◆ **WHAT THE EXERCISE ASKS**
The response must hold only the lines from the line containing "Записаться в клинику" through the end of the listing, exactly as written.

◆ **SUPPLIED DATA**
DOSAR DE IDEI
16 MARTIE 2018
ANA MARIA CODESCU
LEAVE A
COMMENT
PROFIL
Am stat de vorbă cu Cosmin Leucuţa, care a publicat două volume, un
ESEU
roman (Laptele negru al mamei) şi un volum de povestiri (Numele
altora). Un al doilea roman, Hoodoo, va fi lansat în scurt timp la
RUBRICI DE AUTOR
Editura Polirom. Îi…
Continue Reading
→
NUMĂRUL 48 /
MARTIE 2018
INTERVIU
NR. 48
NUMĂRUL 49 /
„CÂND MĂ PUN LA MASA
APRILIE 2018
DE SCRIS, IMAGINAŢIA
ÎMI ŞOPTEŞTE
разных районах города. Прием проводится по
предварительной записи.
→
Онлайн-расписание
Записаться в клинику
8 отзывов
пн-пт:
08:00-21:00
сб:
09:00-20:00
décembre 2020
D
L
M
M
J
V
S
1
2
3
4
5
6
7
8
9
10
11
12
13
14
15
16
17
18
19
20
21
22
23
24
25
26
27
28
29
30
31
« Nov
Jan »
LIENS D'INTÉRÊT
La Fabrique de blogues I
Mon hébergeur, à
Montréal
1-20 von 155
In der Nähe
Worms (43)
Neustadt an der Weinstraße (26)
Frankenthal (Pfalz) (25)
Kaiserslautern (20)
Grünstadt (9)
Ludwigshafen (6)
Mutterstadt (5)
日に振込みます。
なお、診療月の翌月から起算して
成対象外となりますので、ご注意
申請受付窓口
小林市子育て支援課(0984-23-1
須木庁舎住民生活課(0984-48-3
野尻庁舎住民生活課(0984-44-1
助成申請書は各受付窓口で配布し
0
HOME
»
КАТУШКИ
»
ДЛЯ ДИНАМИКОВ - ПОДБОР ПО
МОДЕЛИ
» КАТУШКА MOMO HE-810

◆ **RESULT OF THE TASK**
Записаться в клинику
8 отзывов
пн-пт:
08:00-21:00
сб:
09:00-20:00
décembre 2020
D
L
M
M
J
V
S
1
2
3
4
5
6
7
8
9
10
11
12
13
14
15
16
17
18
19
20
21
22
23
24
25
26
27
28
29
30
31
« Nov
Jan »
LIENS D'INTÉRÊT
La Fabrique de blogues I
Mon hébergeur, à
Montréal
1-20 von 155
In der Nähe
Worms (43)
Neustadt an der Weinstraße (26)
Frankenthal (Pfalz) (25)
Kaiserslautern (20)
Grünstadt (9)
Ludwigshafen (6)
Mutterstadt (5)
日に振込みます。
なお、診療月の翌月から起算して
成対象外となりますので、ご注意
申請受付窓口
小林市子育て支援課(0984-23-1
須木庁舎住民生活課(0984-48-3
野尻庁舎住民生活課(0984-44-1
助成申請書は各受付窓口で配布し
0
HOME
»
КАТУШКИ
»
ДЛЯ ДИНАМИКОВ - ПОДБОР ПО
МОДЕЛИ
» КАТУШКА MOMO HE-810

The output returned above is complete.